Because of choosing color, I tripled my per book wholesale cost and will need to charge twenty dollars for each book when I'm selling out and about. The listed price on Amazon will be $22.50. 
But still, it will be so worth the difference to the reader.

I can't wait for you to see the rest of the pictures I selected. Your eyes are in for a treat.

Catch of the day,

Gretchen

Thursday, May 10, 2018

MY NEW BOOK

In case you haven't noticed, I've been off the blog radar for a few long months working to finish my newest project. And TA-DA, it's so close to being finished, I can now announce a launch date: May 24!! In the next days I'll give details as to time and place, but for now, let me start introducing my book.

About a year ago a man in our community, Kenneth Roberts, the retired superintendent of schools and my former boss, came to me and asked if I would help him write a book about his wife, Dr. Jane Carswell, who died in 2015. My first question to him - "Would she have been okay with this?"

He replied, "Probably not, but it needs to be done."

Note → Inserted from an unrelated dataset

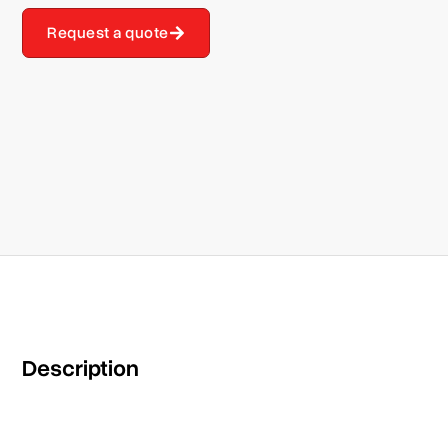
Request a quote
Description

As I've worked on her biography this past year, I became more and more aware that he was so correct on both counts. She was a very private person who preferred to work in the background and give the credit to others. Yet this is a story that needed to be told. Her life was an inspiration.

We had a working title from day one:

Dr. Jane Carswell: Family Physician, Humanitarian, Friend

In the past my books have been in the memoir genre, but this time I've crossed over a slight bit to do a biography, although the genre line between memoir and biography is not all that distinct. I used several memoir techniques in constructing this book...interviewing people who knew my subject...researching what they told me to add more or to fact check...making phone calls...sending emails...knocking on doors.

That's all behind me. I'm in the final proof stage and assuming all is as it should be, pushing the publish button is imminent. Almost.

I'll start with the back cover, created by my go-to book cover designer, Books That Matter.

The rose is significant. First off, it is a photograph taken by Dr. Carswell herself, one of thousands we had to choose from. Second, Jane Carswell grew roses. She didn't just grow them, she nurtured them, doctored them, and basked in their beauty. This rose earned its place on the back cover.

I did not know her before I wrote this book, except that she was the doctor who covered for my own physician whenever he was absent. Invariably my children took sick on his day off, and we ended up in her office. But about the Jane Carswell as humanitarian or friend, I knew nothing.

As I became acquainted with her, I grew more and more protective of her story. I had to tell it right. I couldn't misrepresent anything about her, nor could I insert my own awe into the narrative. There was plenty enough without my side comments.

I can't wait to introduce her to you.